Good feedback. It is the result of a recently added rule, because ‘niet’ is not just a negation, but also a form of the verb ‘nieten’.
I added an exception for this, live tomorrow.
There might be more exceptions to be added. So please let the user give any feedback there is.

dnaber · July 19, 2019, 2:54pm

Unfortunately there are issues with the nightly regression tests currently. I hope these will be fixed in a few days.

tiff · July 19, 2019, 3:02pm

Does that mean the fix won’t be live tomorrow?

dnaber · July 19, 2019, 3:22pm

Does that mean the fix won’t be live tomorrow?

Deployment works fine, but regression tests don’t work (i.e. we get no potential false alarms via email for several languages).

Ruud_Baars · July 19, 2019, 4:47pm

Regression test is an issue anyway. Maybe I will try to make something local. But not until september.

Ruud_Baars · July 19, 2019, 7:29pm

Could we move those tests to local? What does it require?

dnaber · July 19, 2019, 7:34pm

The test is not much more than running LT every day and making a diff of the output (today vs. yesterday). So you can just run the current languagetool-commandline.jar with the same input every day. To replicate the tests exactly, you’d need the same Wikipedia and tatoeba input, but that’s not that useful.

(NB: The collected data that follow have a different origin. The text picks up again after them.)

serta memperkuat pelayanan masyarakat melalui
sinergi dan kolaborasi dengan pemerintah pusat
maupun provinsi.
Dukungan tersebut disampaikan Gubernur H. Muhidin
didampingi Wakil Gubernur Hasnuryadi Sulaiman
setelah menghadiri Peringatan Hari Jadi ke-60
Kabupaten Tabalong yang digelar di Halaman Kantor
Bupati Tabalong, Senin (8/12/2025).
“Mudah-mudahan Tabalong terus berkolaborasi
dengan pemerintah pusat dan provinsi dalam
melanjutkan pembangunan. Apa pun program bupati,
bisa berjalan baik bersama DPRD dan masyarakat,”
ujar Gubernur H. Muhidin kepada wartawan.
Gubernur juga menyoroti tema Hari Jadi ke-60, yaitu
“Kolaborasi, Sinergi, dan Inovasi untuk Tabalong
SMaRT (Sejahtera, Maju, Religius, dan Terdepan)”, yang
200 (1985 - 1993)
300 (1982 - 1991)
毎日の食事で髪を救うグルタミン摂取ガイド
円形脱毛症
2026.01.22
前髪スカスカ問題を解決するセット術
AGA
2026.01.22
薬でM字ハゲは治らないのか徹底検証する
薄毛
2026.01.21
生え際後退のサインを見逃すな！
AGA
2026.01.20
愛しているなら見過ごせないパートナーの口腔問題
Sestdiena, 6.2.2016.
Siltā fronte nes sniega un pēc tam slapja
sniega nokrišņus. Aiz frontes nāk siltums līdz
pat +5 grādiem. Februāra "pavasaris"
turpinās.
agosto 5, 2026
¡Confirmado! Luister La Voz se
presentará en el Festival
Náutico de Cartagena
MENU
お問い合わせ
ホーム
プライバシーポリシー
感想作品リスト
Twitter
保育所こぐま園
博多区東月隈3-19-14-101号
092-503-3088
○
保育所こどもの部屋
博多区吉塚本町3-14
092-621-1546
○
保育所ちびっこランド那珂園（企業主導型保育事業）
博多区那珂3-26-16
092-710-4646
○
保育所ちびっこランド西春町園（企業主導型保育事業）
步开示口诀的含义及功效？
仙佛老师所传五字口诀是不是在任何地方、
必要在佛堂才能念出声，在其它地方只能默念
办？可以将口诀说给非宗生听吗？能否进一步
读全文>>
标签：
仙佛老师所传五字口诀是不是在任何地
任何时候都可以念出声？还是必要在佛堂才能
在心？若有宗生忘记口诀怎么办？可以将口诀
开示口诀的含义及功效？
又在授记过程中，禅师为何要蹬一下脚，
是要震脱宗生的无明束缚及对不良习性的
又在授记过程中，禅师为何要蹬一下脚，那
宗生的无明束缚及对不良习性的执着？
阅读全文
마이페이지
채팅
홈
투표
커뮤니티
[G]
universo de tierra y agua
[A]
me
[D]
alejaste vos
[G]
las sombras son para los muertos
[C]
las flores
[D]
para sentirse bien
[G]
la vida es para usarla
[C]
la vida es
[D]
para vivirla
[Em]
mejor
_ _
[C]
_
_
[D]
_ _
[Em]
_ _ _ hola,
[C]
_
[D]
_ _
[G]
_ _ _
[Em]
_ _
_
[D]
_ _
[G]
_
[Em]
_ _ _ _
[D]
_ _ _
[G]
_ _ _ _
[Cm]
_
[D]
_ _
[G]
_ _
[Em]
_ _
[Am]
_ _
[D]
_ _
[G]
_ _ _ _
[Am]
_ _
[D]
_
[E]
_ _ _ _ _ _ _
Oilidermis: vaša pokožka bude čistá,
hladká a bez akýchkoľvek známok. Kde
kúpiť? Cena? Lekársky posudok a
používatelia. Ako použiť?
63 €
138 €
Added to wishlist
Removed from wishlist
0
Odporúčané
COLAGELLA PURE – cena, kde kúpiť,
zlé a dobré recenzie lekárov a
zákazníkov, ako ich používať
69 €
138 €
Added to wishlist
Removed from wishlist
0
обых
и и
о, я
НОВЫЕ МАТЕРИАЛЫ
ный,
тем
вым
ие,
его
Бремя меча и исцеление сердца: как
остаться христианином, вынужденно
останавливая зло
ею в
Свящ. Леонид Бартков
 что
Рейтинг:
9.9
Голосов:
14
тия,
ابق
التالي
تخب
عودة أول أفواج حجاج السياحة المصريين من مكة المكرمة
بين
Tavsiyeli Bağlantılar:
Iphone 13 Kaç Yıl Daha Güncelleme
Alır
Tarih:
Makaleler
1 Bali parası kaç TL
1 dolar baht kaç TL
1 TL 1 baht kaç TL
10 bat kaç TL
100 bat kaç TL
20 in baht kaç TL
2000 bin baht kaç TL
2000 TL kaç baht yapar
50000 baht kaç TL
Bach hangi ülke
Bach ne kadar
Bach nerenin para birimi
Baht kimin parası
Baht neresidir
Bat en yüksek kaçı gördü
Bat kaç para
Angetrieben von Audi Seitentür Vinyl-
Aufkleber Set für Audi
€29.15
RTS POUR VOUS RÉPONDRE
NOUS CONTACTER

Just use some input that doesn’t change.

Ruud_Baars · July 20, 2019, 12:27pm

It takes a lot of time to compile LT for full, process about 100.000 sentences, run the diff and check it.
I am sure it will improve quality, but will reduce the numbers of rules added as well.
Nevertheless, I will try to make a procedure. One that is also able to test just one rule. (disabled and enabled, and compare)

dnaber · July 20, 2019, 12:55pm

For that, you can just run LT with only one rule activated (-eo -e RULE_ID), no need to have a diff for that.

Ruud_Baars · July 20, 2019, 1:17pm

Did that; remove unnecessary output with grep; piped it through more. Gives a good idea of the ratio good/bad and insight in possible easy exceptions.

Tweaked the rule a bit doing that.

Applying all rules is just extremely slow.
I might make a routine that check grammar.xml for rules changed, and generate a list from that, for the test routine to use. Disadvantage of both solutions is that blocking overlap between rules is not detected.

Running test of indivual rules into individual result files now. Might take a lot of time.
In the meantime, dictionaries will be expanded. All words present on at least 10 sources are being reviewed and automatically flexed.